Extracted page text data
___

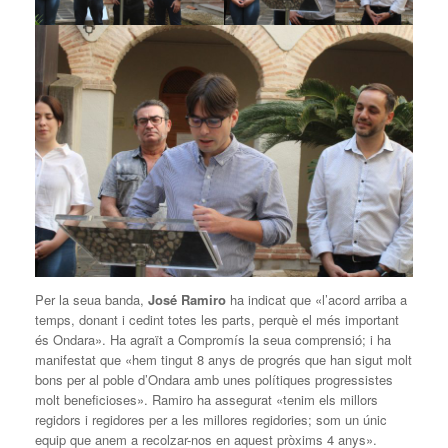
Per la seua banda,
José Ramiro
ha indicat que «l’acord arriba a
temps, donant i cedint totes les parts, perquè el més important
és Ondara». Ha agraït a Compromís la seua comprensió; i ha
manifestat que «hem tingut 8 anys de progrés que han sigut molt
bons per al poble d’Ondara amb unes polítiques progressistes
molt beneficioses». Ramiro ha assegurat «tenim els millors
regidors i regidores per a les millores regidories; som un únic
equip que anem a recolzar-nos en aquest pròxims 4 anys».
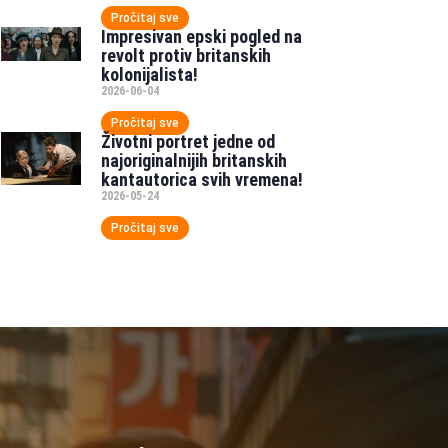
Pročitaj sve
Impresivan epski pogled na
revolt protiv britanskih
kolonijalista!
2026-06-04
Pročitaj sve
Životni portret jedne od
najoriginalnijih britanskih
kantautorica svih vremena!
2026-05-24
Pročitaj sve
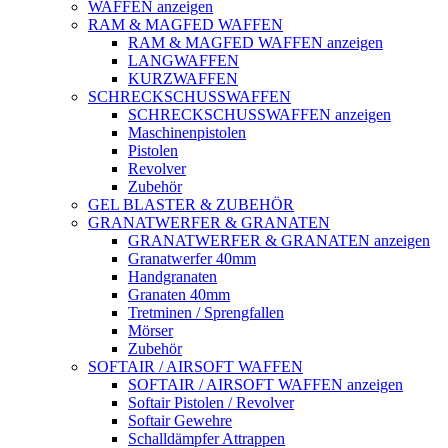
WAFFEN anzeigen
RAM & MAGFED WAFFEN
RAM & MAGFED WAFFEN anzeigen
LANGWAFFEN
KURZWAFFEN
SCHRECKSCHUSSWAFFEN
SCHRECKSCHUSSWAFFEN anzeigen
Maschinenpistolen
Pistolen
Revolver
Zubehör
GEL BLASTER & ZUBEHÖR
GRANATWERFER & GRANATEN
GRANATWERFER & GRANATEN anzeigen
Granatwerfer 40mm
Handgranaten
Granaten 40mm
Tretminen / Sprengfallen
Mörser
Zubehör
SOFTAIR / AIRSOFT WAFFEN
SOFTAIR / AIRSOFT WAFFEN anzeigen
Softair Pistolen / Revolver
Softair Gewehre
Schalldämpfer Attrappen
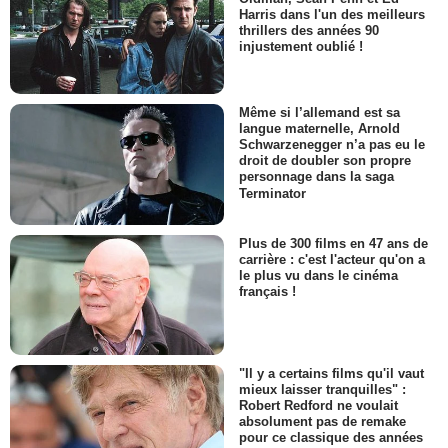
Harris dans l'un des meilleurs
thrillers des années 90
injustement oublié !
Même si l’allemand est sa
langue maternelle, Arnold
Schwarzenegger n’a pas eu le
droit de doubler son propre
personnage dans la saga
Terminator
Plus de 300 films en 47 ans de
carrière : c'est l'acteur qu'on a
le plus vu dans le cinéma
français !
"Il y a certains films qu'il vaut
mieux laisser tranquilles" :
Robert Redford ne voulait
absolument pas de remake
pour ce classique des années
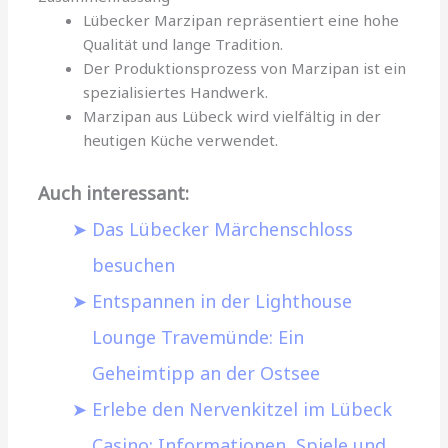
Lübecker Marzipan repräsentiert eine hohe
Qualität und lange Tradition.
Der Produktionsprozess von Marzipan ist ein
spezialisiertes Handwerk.
Marzipan aus Lübeck wird vielfältig in der
heutigen Küche verwendet.
Auch interessant:
Das Lübecker Märchenschloss
besuchen
Entspannen in der Lighthouse
Lounge Travemünde: Ein
Geheimtipp an der Ostsee
Erlebe den Nervenkitzel im Lübeck
Casino: Informationen, Spiele und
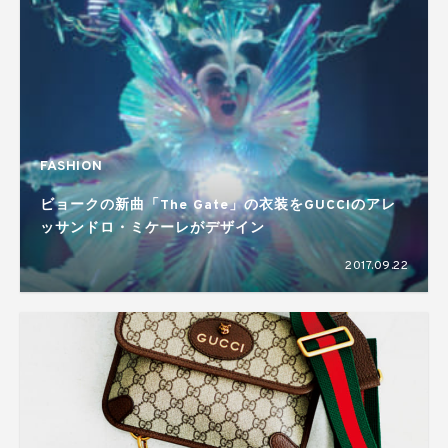
FASHION
ビョークの新曲「The Gate」の衣装をGUCCIのアレ
ッサンドロ・ミケーレがデザイン
2017.09.22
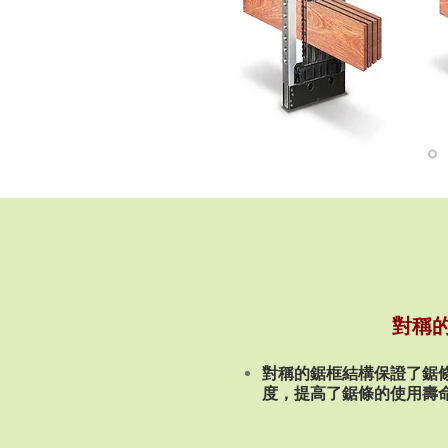
對稱
對稱的鋸框結構保證了鋸
度，提高了鋸條的使用壽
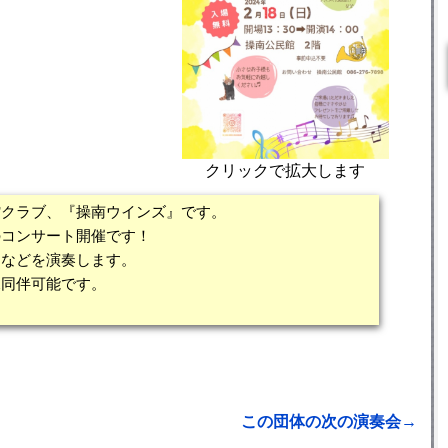
クリックで拡大します
館クラブ、『操南ウインズ』です。
のコンサート開催です！
品などを演奏します。
児同伴可能です。
！
この団体の次の演奏会→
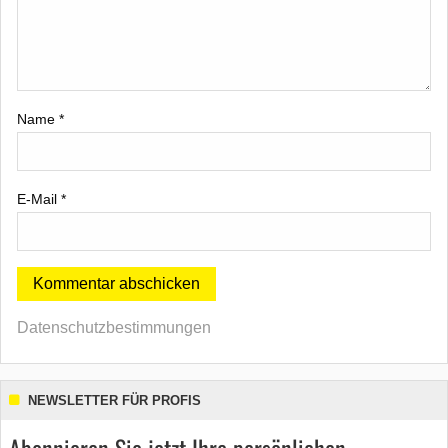
Name
*
E-Mail
*
Datenschutzbestimmungen
NEWSLETTER FÜR PROFIS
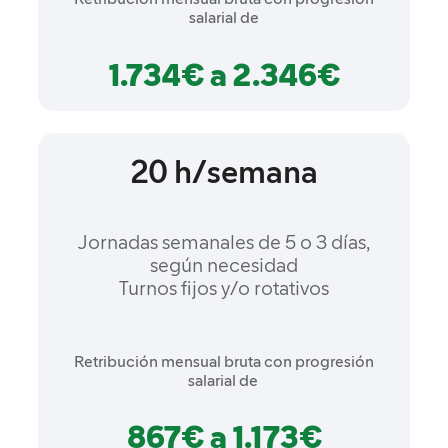
Retribución mensual bruta con progresión
salarial de
1.734€ a 2.346€
20 h/semana
Jornadas semanales de 5 o 3 días,
según necesidad
Turnos fijos y/o rotativos
Retribución mensual bruta con progresión
salarial de
867€ a 1.173€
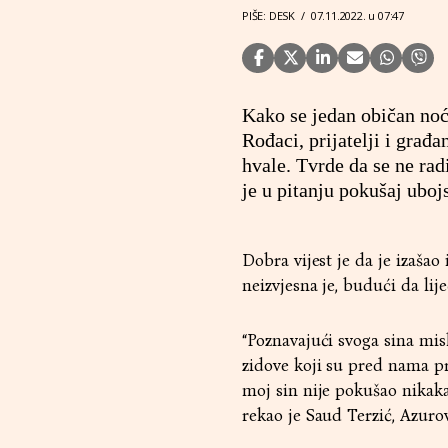
PIŠE: DESK
/
07.11.2022. u 07:47
Kako se jedan običan noćn
Rođaci, prijatelji i građ
hvale. Tvrde da se ne rad
je u pitanju pokušaj uboj
Dobra vijest je da je izašao
neizvjesna je, budući da lij
“Poznavajući svoga sina mis
zidove koji su pred nama pr
moj sin nije pokušao nikaka
rekao je Saud Terzić, Azurov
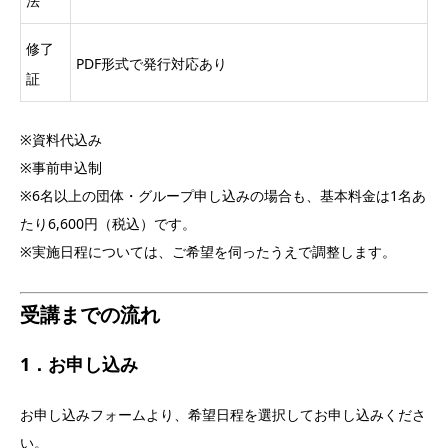
法
修了
PDF形式で発行対応あり
証
※資料代込み
※事前申込制
※6名以上の団体・グループ申し込みの場合も、基本料金は1名あ
たり6,600円（税込）です。
※実施日程については、ご希望を伺ったうえで調整します。
受講までの流れ
1．お申し込み
お申し込みフォームより、希望日程を選択してお申し込みくださ
い。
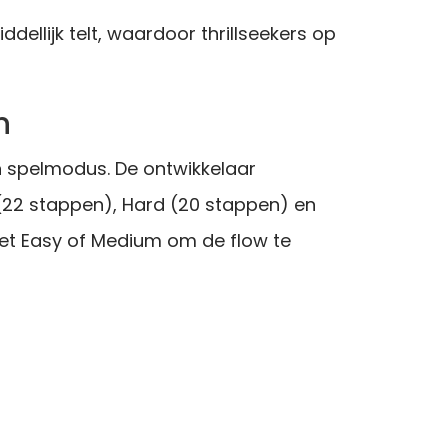
dellijk telt, waardoor thrillseekers op
n
 en spelmodus. De ontwikkelaar
 (22 stappen), Hard (20 stappen) en
met Easy of Medium om de flow te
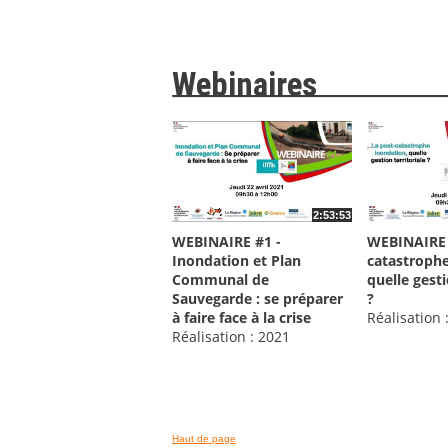
Webinaires
2:53:53
WEBINAIRE #1 -
WEBINAIRE #
Inondation et Plan
catastrophe
Communal de
quelle gesti
Sauvegarde : se préparer
?
à faire face à la crise
Réalisation 
Réalisation : 2021
Haut de page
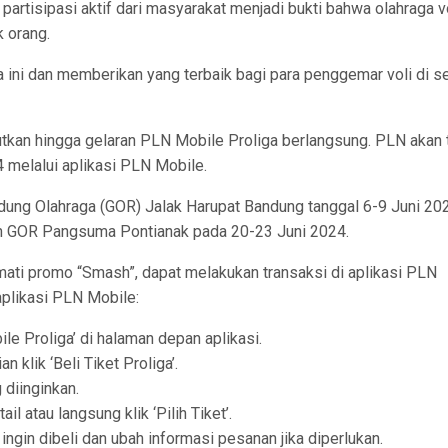
partisipasi aktif dari masyarakat menjadi bukti bahwa olahraga v
 orang.
ini dan memberikan yang terbaik bagi para penggemar voli di se
tkan hingga gelaran PLN Mobile Proliga berlangsung. PLN akan 
 melalui aplikasi PLN Mobile.
edung Olahraga (GOR) Jalak Harupat Bandung tanggal 6-9 Juni 20
an GOR Pangsuma Pontianak pada 20-23 Juni 2024.
ti promo “Smash”, dapat melakukan transaksi di aplikasi PLN
 aplikasi PLN Mobile:
le Proliga’ di halaman depan aplikasi.
 klik ‘Beli Tiket Proliga’.
 diinginkan.
il atau langsung klik ‘Pilih Tiket’.
g ingin dibeli dan ubah informasi pesanan jika diperlukan.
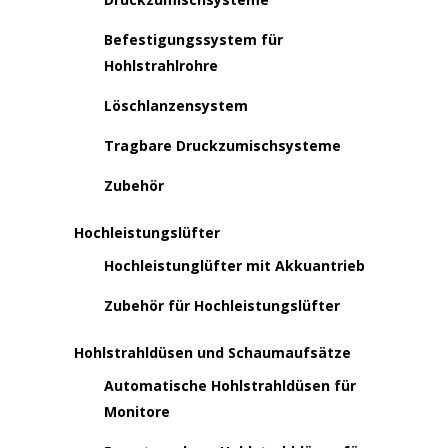
Befestigungssystem für
Hohlstrahlrohre
Löschlanzensystem
Tragbare Druckzumischsysteme
Zubehör
Hochleistungslüfter
Hochleistunglüfter mit Akkuantrieb
Zubehör für Hochleistungslüfter
Hohlstrahldüsen und Schaumaufsätze
Automatische Hohlstrahldüsen für
Monitore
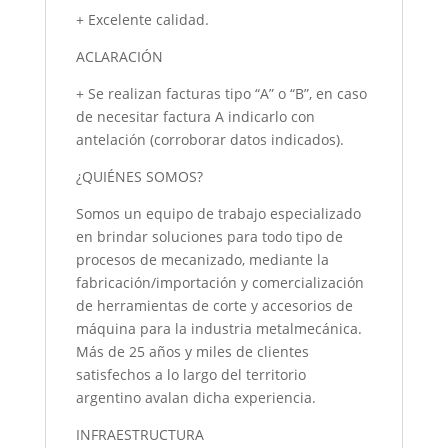
+ Excelente calidad.
ACLARACIÓN
+ Se realizan facturas tipo “A” o “B”, en caso
de necesitar factura A indicarlo con
antelación (corroborar datos indicados).
¿QUIÉNES SOMOS?
Somos un equipo de trabajo especializado
en brindar soluciones para todo tipo de
procesos de mecanizado, mediante la
fabricación/importación y comercialización
de herramientas de corte y accesorios de
máquina para la industria metalmecánica.
Más de 25 años y miles de clientes
satisfechos a lo largo del territorio
argentino avalan dicha experiencia.
INFRAESTRUCTURA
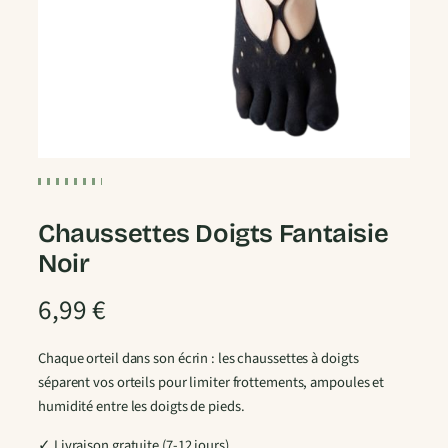
Chaussettes Doigts Fantaisie
Noir
6,99
€
Chaque orteil dans son écrin : les chaussettes à doigts
séparent vos orteils pour limiter frottements, ampoules et
humidité entre les doigts de pieds.
✓ Livraison gratuite (7-12 jours)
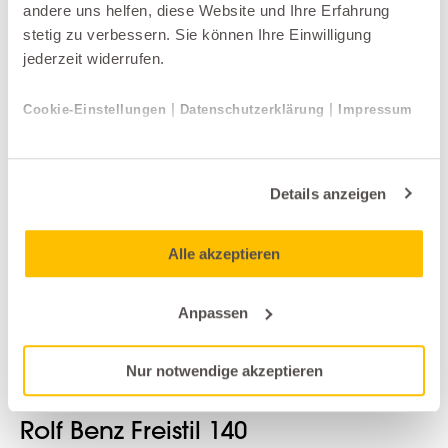
andere uns helfen, diese Website und Ihre Erfahrung
Weitere Produkte der Kategorie Sofas
stetig zu verbessern. Sie können Ihre Einwilligung
jederzeit widerrufen.
|
|
Cookie-Einstellungen
Datenschutzerklärung
Impressum
Details anzeigen
Alle akzeptieren
Anpassen
Sofas
Nur notwendige akzeptieren
Rolf Benz Freistil
Rolf Benz Freistil 140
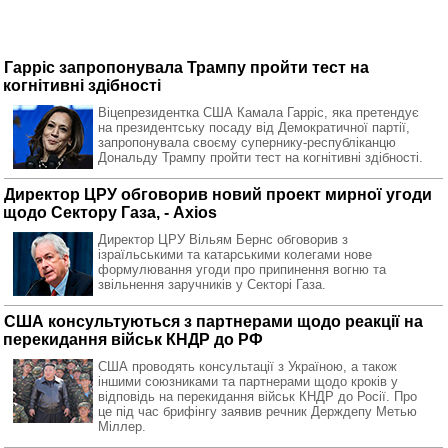
Гарріс запропонувала Трампу пройти тест на
когнітивні здібності
Віцепрезидентка США Камала Гарріс, яка претендує
на президентську посаду від Демократичної партії,
запропонувала своєму супернику-республіканцю
Дональду Трампу пройти тест на когнітивні здібності.
Директор ЦРУ обговорив новий проект мирної угоди
щодо Сектору Газа, - Axios
Директор ЦРУ Вільям Бернс обговорив з
ізраїльськими та катарськими колегами нове
формулювання угоди про припинення вогню та
звільнення заручників у Секторі Газа.
США консультуються з партнерами щодо реакції на
перекидання військ КНДР до РФ
США проводять консультації з Україною, а також
іншими союзниками та партнерами щодо кроків у
відповідь на перекидання військ КНДР до Росії. Про
це під час брифінгу заявив речник Держдепу Метью
Міллер.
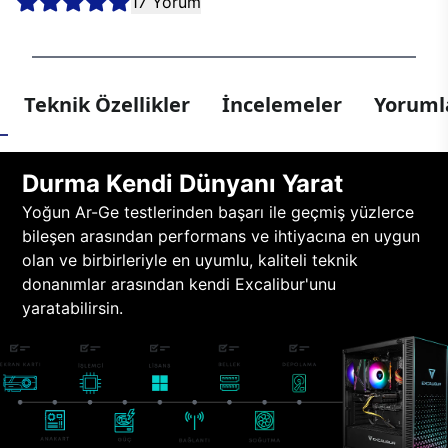
17 Yorum
Teknik Özellikler
İncelemeler
Yorumla
Durma Kendi Dünyanı Yarat
Yoğun Ar-Ge testlerinden başarı ile geçmiş yüzlerce
bileşen arasından performans ve ihtiyacına en uygun
olan ve birbirleriyle en uyumlu, kaliteli teknik
donanımlar arasından kendi Excalibur'unu
yaratabilirsin.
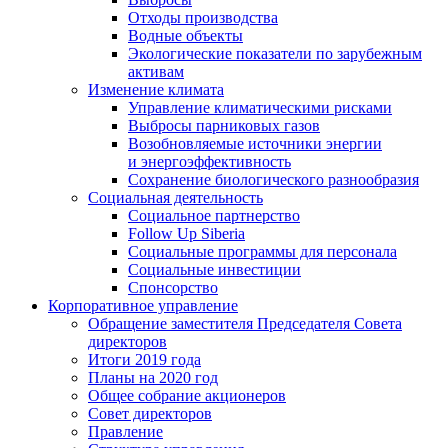
Отходы производства
Водные объекты
Экологические показатели по зарубежным
активам
Изменение климата
Управление климатическими рисками
Выбросы парниковых газов
Возобновляемые источники энергии
и энергоэффективность
Сохранение биологического разнообразия
Социальная деятельность
Социальное партнерство
Follow Up Siberia
Социальные программы для персонала
Социальные инвестиции
Спонсорство
Корпоративное управление
Обращение заместителя Председателя Совета
директоров
Итоги 2019 года
Планы на 2020 год
Общее собрание акционеров
Совет директоров
Правление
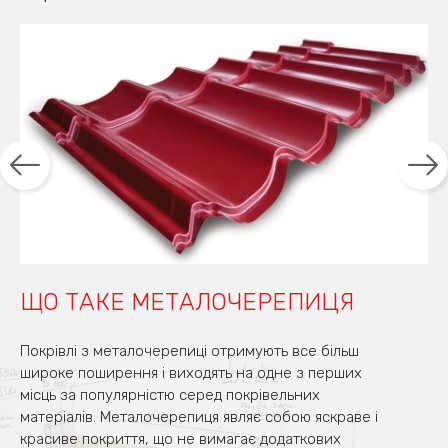
ЩО ТАКЕ МЕТАЛОЧЕРЕПИЦЯ
Покрівлі з металочерепиці отримують все більш
широке поширення і виходять на одне з перших
місць за популярністю серед покрівельних
матеріалів. Металочерепиця являє собою яскраве і
красиве покриття, що не вимагає додаткових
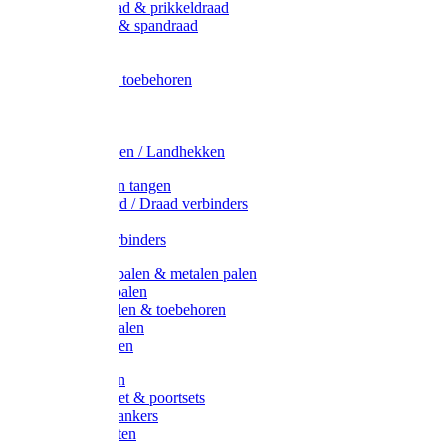
Metaal draad & prikkeldraad
Binddraad & spandraad
Gaas
Lint
Afrasternet toebehoren
Draad
Afrasternet
Koord
Weidehekken / Landhekken
Spanners en tangen
Lint / Koord / Draad verbinders
Haspels
Litzclip verbinders
Recycling palen & metalen palen
Kunststof palen
T-Post t-palen & toebehoren
Glasfiber palen
Houten palen
Poortgrepen
Doorgangset & poortsets
Poortgreepankers
Weidepoorten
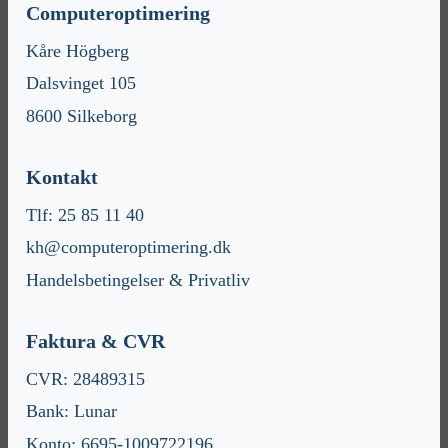
Computeroptimering
Kåre Högberg
Dalsvinget 105
8600 Silkeborg
Kontakt
Tlf: 25 85 11 40
kh@computeroptimering.dk
Handelsbetingelser & Privatliv
Faktura & CVR
CVR: 28489315
Bank: Lunar
Konto: 6695-1009722196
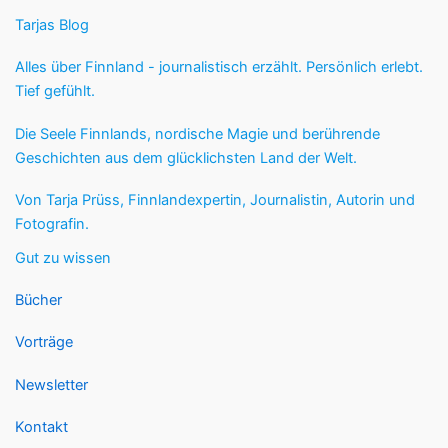
Tarjas Blog
Alles über Finnland - journalistisch erzählt. Persönlich erlebt.
Tief gefühlt.
Die Seele Finnlands, nordische Magie und berührende
Geschichten aus dem glücklichsten Land der Welt.
Von Tarja Prüss, Finnlandexpertin, Journalistin, Autorin und
Fotografin.
Gut zu wissen
Bücher
Vorträge
Newsletter
Kontakt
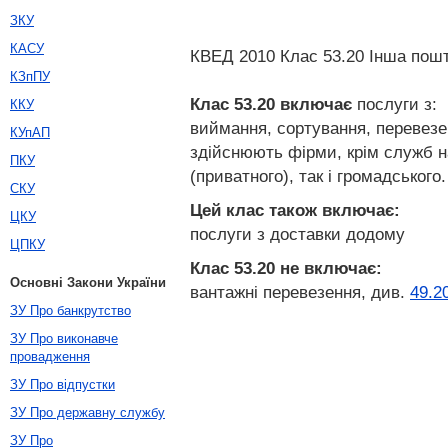
ЗКУ
КАСУ
КВЕД 2010 Клас 53.20 Інша пошто
КЗпПУ
Клас 53.20
включає
послуги з:
ККУ
виймання, сортування, перевезен
КУпАП
здійснюють фірми, крім служб н
ПКУ
(приватного), так і громадського.
СКУ
Цей клас також включає:
ЦКУ
послуги з доставки додому
ЦПКУ
Клас 53.20
не включає:
Основні Закони України
вантажні перевезення, див.
49.2
ЗУ Про банкрутство
ЗУ Про виконавче
провадження
ЗУ Про відпустки
ЗУ Про державну службу
ЗУ Про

___

TASK ITEM: Go through the entries above and pull out each line with "dans" in it.

ANSWER BELOW:
Harris dans l'un des meilleurs
personnage dans la saga
le plus vu dans le cinéma
Chaque orteil dans son écrin : les chaussettes à doigts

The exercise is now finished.